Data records
========
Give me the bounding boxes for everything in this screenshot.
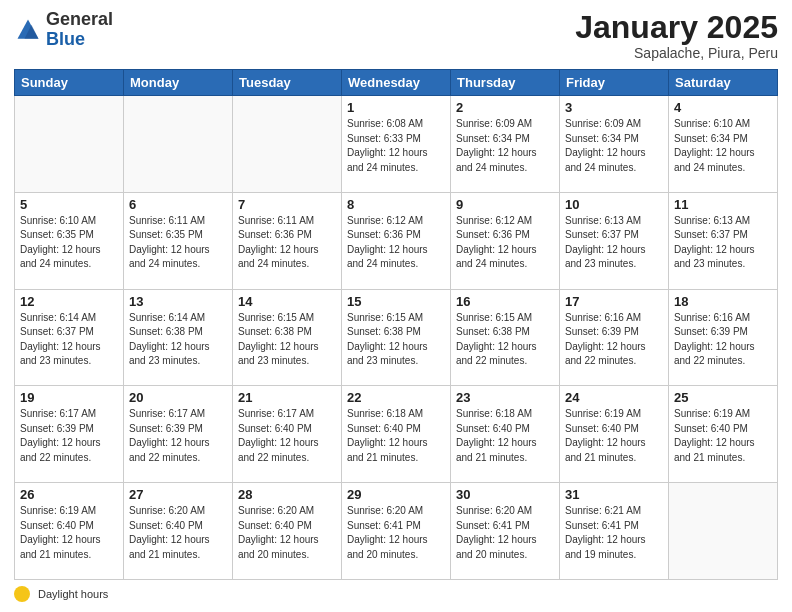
day-info: Sunrise: 6:12 AM Sunset: 6:36 PM Dayligh… — [456, 214, 554, 272]
day-info: Sunrise: 6:16 AM Sunset: 6:39 PM Dayligh… — [674, 311, 772, 369]
day-info: Sunrise: 6:11 AM Sunset: 6:35 PM Dayligh… — [129, 214, 227, 272]
day-info: Sunrise: 6:10 AM Sunset: 6:34 PM Dayligh… — [674, 117, 772, 175]
day-info: Sunrise: 6:11 AM Sunset: 6:36 PM Dayligh… — [238, 214, 336, 272]
calendar-week-row: 19Sunrise: 6:17 AM Sunset: 6:39 PM Dayli… — [15, 386, 778, 483]
day-info: Sunrise: 6:14 AM Sunset: 6:38 PM Dayligh… — [129, 311, 227, 369]
calendar-table: Sunday Monday Tuesday Wednesday Thursday… — [14, 69, 778, 580]
day-number: 20 — [129, 390, 227, 405]
day-info: Sunrise: 6:19 AM Sunset: 6:40 PM Dayligh… — [565, 407, 663, 465]
table-row: 10Sunrise: 6:13 AM Sunset: 6:37 PM Dayli… — [560, 192, 669, 289]
table-row: 22Sunrise: 6:18 AM Sunset: 6:40 PM Dayli… — [342, 386, 451, 483]
calendar-header-row: Sunday Monday Tuesday Wednesday Thursday… — [15, 70, 778, 96]
month-title: January 2025 — [575, 10, 778, 45]
table-row: 23Sunrise: 6:18 AM Sunset: 6:40 PM Dayli… — [451, 386, 560, 483]
table-row: 27Sunrise: 6:20 AM Sunset: 6:40 PM Dayli… — [124, 483, 233, 580]
logo-icon — [14, 16, 42, 44]
day-info: Sunrise: 6:18 AM Sunset: 6:40 PM Dayligh… — [347, 407, 445, 465]
table-row: 24Sunrise: 6:19 AM Sunset: 6:40 PM Dayli… — [560, 386, 669, 483]
header-tuesday: Tuesday — [233, 70, 342, 96]
day-number: 5 — [20, 197, 118, 212]
day-number: 15 — [347, 294, 445, 309]
calendar-week-row: 1Sunrise: 6:08 AM Sunset: 6:33 PM Daylig… — [15, 96, 778, 193]
day-info: Sunrise: 6:13 AM Sunset: 6:37 PM Dayligh… — [565, 214, 663, 272]
day-number: 4 — [674, 100, 772, 115]
day-number: 26 — [20, 487, 118, 502]
table-row: 21Sunrise: 6:17 AM Sunset: 6:40 PM Dayli… — [233, 386, 342, 483]
day-info: Sunrise: 6:19 AM Sunset: 6:40 PM Dayligh… — [20, 504, 118, 562]
day-number: 16 — [456, 294, 554, 309]
day-number: 6 — [129, 197, 227, 212]
table-row: 11Sunrise: 6:13 AM Sunset: 6:37 PM Dayli… — [669, 192, 778, 289]
header-saturday: Saturday — [669, 70, 778, 96]
day-info: Sunrise: 6:17 AM Sunset: 6:39 PM Dayligh… — [20, 407, 118, 465]
day-number: 19 — [20, 390, 118, 405]
table-row: 26Sunrise: 6:19 AM Sunset: 6:40 PM Dayli… — [15, 483, 124, 580]
day-info: Sunrise: 6:18 AM Sunset: 6:40 PM Dayligh… — [456, 407, 554, 465]
table-row: 14Sunrise: 6:15 AM Sunset: 6:38 PM Dayli… — [233, 289, 342, 386]
day-number: 27 — [129, 487, 227, 502]
table-row: 8Sunrise: 6:12 AM Sunset: 6:36 PM Daylig… — [342, 192, 451, 289]
day-info: Sunrise: 6:20 AM Sunset: 6:40 PM Dayligh… — [238, 504, 336, 562]
day-number: 2 — [456, 100, 554, 115]
calendar-week-row: 26Sunrise: 6:19 AM Sunset: 6:40 PM Dayli… — [15, 483, 778, 580]
day-number: 24 — [565, 390, 663, 405]
page: General Blue January 2025 Sapalache, Piu… — [0, 0, 792, 612]
day-number: 9 — [456, 197, 554, 212]
table-row: 7Sunrise: 6:11 AM Sunset: 6:36 PM Daylig… — [233, 192, 342, 289]
table-row — [669, 483, 778, 580]
day-number: 25 — [674, 390, 772, 405]
day-info: Sunrise: 6:12 AM Sunset: 6:36 PM Dayligh… — [347, 214, 445, 272]
day-number: 8 — [347, 197, 445, 212]
title-block: January 2025 Sapalache, Piura, Peru — [575, 10, 778, 61]
day-number: 17 — [565, 294, 663, 309]
table-row: 20Sunrise: 6:17 AM Sunset: 6:39 PM Dayli… — [124, 386, 233, 483]
header: General Blue January 2025 Sapalache, Piu… — [14, 10, 778, 61]
day-info: Sunrise: 6:08 AM Sunset: 6:33 PM Dayligh… — [347, 117, 445, 175]
table-row — [124, 96, 233, 193]
table-row: 29Sunrise: 6:20 AM Sunset: 6:41 PM Dayli… — [342, 483, 451, 580]
table-row: 12Sunrise: 6:14 AM Sunset: 6:37 PM Dayli… — [15, 289, 124, 386]
calendar-week-row: 5Sunrise: 6:10 AM Sunset: 6:35 PM Daylig… — [15, 192, 778, 289]
day-number: 10 — [565, 197, 663, 212]
day-number: 11 — [674, 197, 772, 212]
day-number: 1 — [347, 100, 445, 115]
table-row: 3Sunrise: 6:09 AM Sunset: 6:34 PM Daylig… — [560, 96, 669, 193]
table-row: 1Sunrise: 6:08 AM Sunset: 6:33 PM Daylig… — [342, 96, 451, 193]
table-row: 16Sunrise: 6:15 AM Sunset: 6:38 PM Dayli… — [451, 289, 560, 386]
day-info: Sunrise: 6:20 AM Sunset: 6:41 PM Dayligh… — [456, 504, 554, 562]
day-info: Sunrise: 6:21 AM Sunset: 6:41 PM Dayligh… — [565, 504, 663, 562]
table-row — [233, 96, 342, 193]
day-info: Sunrise: 6:10 AM Sunset: 6:35 PM Dayligh… — [20, 214, 118, 272]
day-number: 18 — [674, 294, 772, 309]
day-info: Sunrise: 6:09 AM Sunset: 6:34 PM Dayligh… — [565, 117, 663, 175]
header-sunday: Sunday — [15, 70, 124, 96]
calendar-week-row: 12Sunrise: 6:14 AM Sunset: 6:37 PM Dayli… — [15, 289, 778, 386]
day-info: Sunrise: 6:14 AM Sunset: 6:37 PM Dayligh… — [20, 311, 118, 369]
table-row: 18Sunrise: 6:16 AM Sunset: 6:39 PM Dayli… — [669, 289, 778, 386]
day-info: Sunrise: 6:17 AM Sunset: 6:39 PM Dayligh… — [129, 407, 227, 465]
table-row: 15Sunrise: 6:15 AM Sunset: 6:38 PM Dayli… — [342, 289, 451, 386]
table-row: 5Sunrise: 6:10 AM Sunset: 6:35 PM Daylig… — [15, 192, 124, 289]
table-row: 4Sunrise: 6:10 AM Sunset: 6:34 PM Daylig… — [669, 96, 778, 193]
day-number: 7 — [238, 197, 336, 212]
table-row — [15, 96, 124, 193]
sun-icon — [14, 586, 30, 602]
table-row: 30Sunrise: 6:20 AM Sunset: 6:41 PM Dayli… — [451, 483, 560, 580]
day-info: Sunrise: 6:17 AM Sunset: 6:40 PM Dayligh… — [238, 407, 336, 465]
day-info: Sunrise: 6:15 AM Sunset: 6:38 PM Dayligh… — [456, 311, 554, 369]
day-number: 23 — [456, 390, 554, 405]
table-row: 31Sunrise: 6:21 AM Sunset: 6:41 PM Dayli… — [560, 483, 669, 580]
logo: General Blue — [14, 10, 113, 50]
day-number: 29 — [347, 487, 445, 502]
day-info: Sunrise: 6:09 AM Sunset: 6:34 PM Dayligh… — [456, 117, 554, 175]
day-info: Sunrise: 6:15 AM Sunset: 6:38 PM Dayligh… — [238, 311, 336, 369]
day-info: Sunrise: 6:19 AM Sunset: 6:40 PM Dayligh… — [674, 407, 772, 465]
header-monday: Monday — [124, 70, 233, 96]
day-info: Sunrise: 6:16 AM Sunset: 6:39 PM Dayligh… — [565, 311, 663, 369]
footer: Daylight hours — [14, 586, 778, 602]
day-number: 12 — [20, 294, 118, 309]
location-subtitle: Sapalache, Piura, Peru — [575, 45, 778, 61]
day-number: 31 — [565, 487, 663, 502]
day-info: Sunrise: 6:15 AM Sunset: 6:38 PM Dayligh… — [347, 311, 445, 369]
table-row: 6Sunrise: 6:11 AM Sunset: 6:35 PM Daylig… — [124, 192, 233, 289]
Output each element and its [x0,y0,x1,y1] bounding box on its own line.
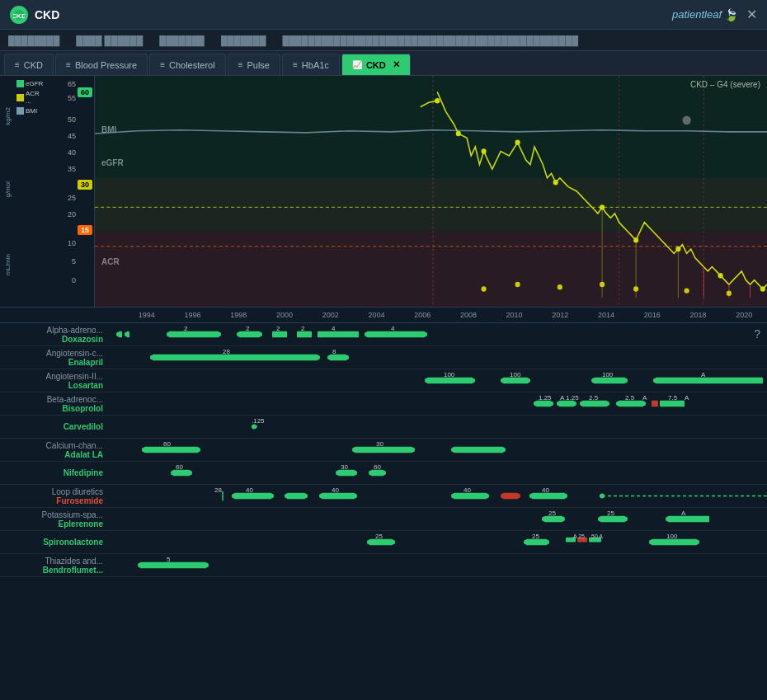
========
#### ACTIVITY
Show each line in the entries that holds the string "General".

#### EXPECTED ANSWER
page: General Blue January 2025 Sapalache, Piu… — [0, 0, 792, 612]
header: General Blue January 2025 Sapalache, Piu… — [14, 10, 778, 61]
logo: General Blue — [14, 10, 113, 50]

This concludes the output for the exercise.